The early 1990s was also when the Archive started to supply data on CD - which
it described in a release to users in 1991 as something "which can be played on
most desktop computers, ... providing an excellent (and inexpensive) vehicle for
distributing large amounts of stable data".
Spinning a web
A significant turning point, of course, was the introduction of the web. The
Archive developed a web-based presence fairly early, launching its first
web site in 1994. Initially, like a lot of web services at the time, it was
limited in scope, essentially allowing users to search the holdings using the
Bibliographic Information Retrieval ONline (BIRON) catalogue and, for
the first time, place orders online. At this time, all users were still
required to print off and sign a user undertaking outlining their
responsibilities as a user each time they placed an order.

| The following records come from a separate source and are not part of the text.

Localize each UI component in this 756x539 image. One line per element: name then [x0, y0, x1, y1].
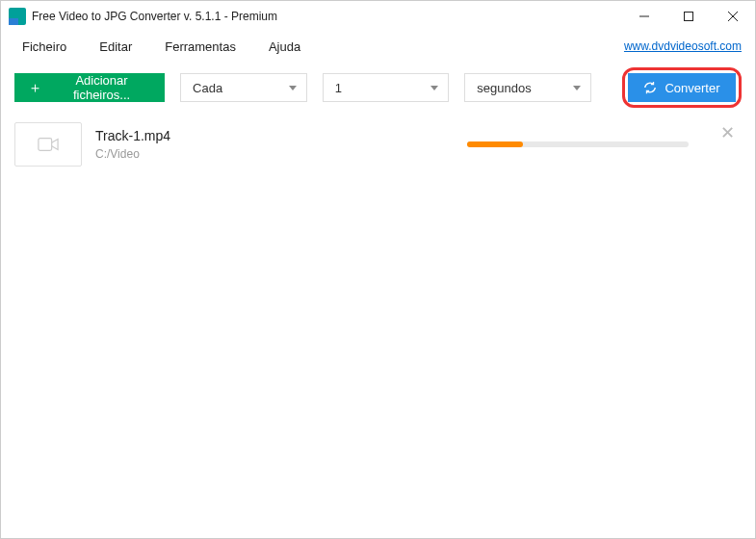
add-files-button[interactable]: ＋ Adicionar ficheiros...: [14, 73, 165, 102]
file-thumbnail: [14, 122, 82, 167]
website-link[interactable]: www.dvdvideosoft.com: [624, 39, 742, 53]
plus-icon: ＋: [28, 79, 42, 97]
file-path: C:/Video: [95, 147, 170, 161]
file-info: Track-1.mp4 C:/Video: [95, 128, 170, 161]
close-icon: [728, 12, 738, 21]
interval-dropdown[interactable]: 1: [323, 73, 450, 102]
add-files-label: Adicionar ficheiros...: [52, 73, 151, 102]
file-name: Track-1.mp4: [95, 128, 170, 143]
menu-tools[interactable]: Ferramentas: [157, 36, 244, 58]
menu-edit[interactable]: Editar: [91, 36, 140, 58]
interval-dropdown-value: 1: [335, 81, 342, 95]
maximize-icon: [684, 12, 693, 21]
file-row: Track-1.mp4 C:/Video ✕: [14, 118, 742, 170]
minimize-button[interactable]: [622, 1, 666, 32]
window-title: Free Video to JPG Converter v. 5.1.1 - P…: [32, 10, 622, 23]
app-icon: [9, 8, 26, 25]
close-button[interactable]: [711, 1, 755, 32]
minimize-icon: [639, 12, 649, 21]
window-controls: [622, 1, 755, 32]
svg-rect-4: [39, 139, 52, 151]
menu-help[interactable]: Ajuda: [261, 36, 308, 58]
convert-highlight: Converter: [622, 67, 742, 108]
maximize-button[interactable]: [666, 1, 711, 32]
unit-dropdown-value: segundos: [477, 81, 531, 95]
mode-dropdown[interactable]: Cada: [180, 73, 307, 102]
video-icon: [38, 137, 59, 152]
convert-button[interactable]: Converter: [628, 73, 736, 102]
svg-rect-1: [685, 13, 693, 21]
progress-bar: [467, 141, 523, 147]
remove-file-button[interactable]: ✕: [718, 124, 736, 141]
convert-label: Converter: [665, 81, 719, 95]
refresh-icon: [643, 81, 657, 94]
titlebar: Free Video to JPG Converter v. 5.1.1 - P…: [1, 1, 755, 32]
unit-dropdown[interactable]: segundos: [464, 73, 591, 102]
menu-file[interactable]: Ficheiro: [14, 36, 74, 58]
menubar: Ficheiro Editar Ferramentas Ajuda www.dv…: [1, 32, 755, 61]
progress-track: [467, 141, 689, 147]
mode-dropdown-value: Cada: [193, 81, 222, 95]
file-list: Track-1.mp4 C:/Video ✕: [1, 109, 755, 180]
x-icon: ✕: [720, 122, 735, 143]
toolbar: ＋ Adicionar ficheiros... Cada 1 segundos…: [1, 66, 755, 109]
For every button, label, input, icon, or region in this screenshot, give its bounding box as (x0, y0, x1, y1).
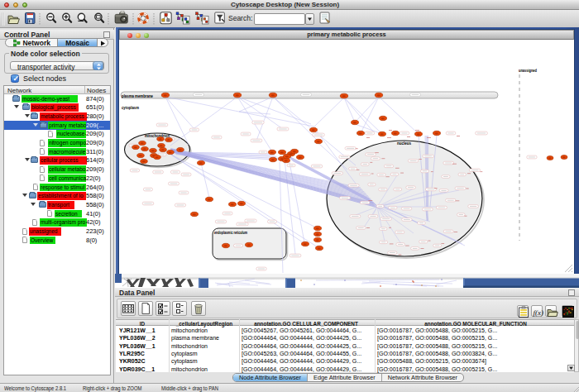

The arrival of the new millennium saw further technological advances and in
November 2000 a new suite of web pages were launched. Users were now able to
register with the Archive online - paper registration forms, processed manually
and subject to postal delay/misdirection, became a thing of the past - removing
a significant barrier to use. Requests for data became instantaneous and users
were (and still are) able to order data using a 'shopping-basket' facility.
A year later users were not only able to request data instantaneously, but
could browse and download selected data at the click of a mouse. Nesstar, the
internet-based software, permitted users to browse, visualise and undertake
exploratory analyses on survey data. Now the Nesstar Catalogue has been linked
to the Council of European Social Science Data Archives (CESSDA) data portal
allowing UK-based researchers to locate, access and browse data from across
several European countries through a common interface.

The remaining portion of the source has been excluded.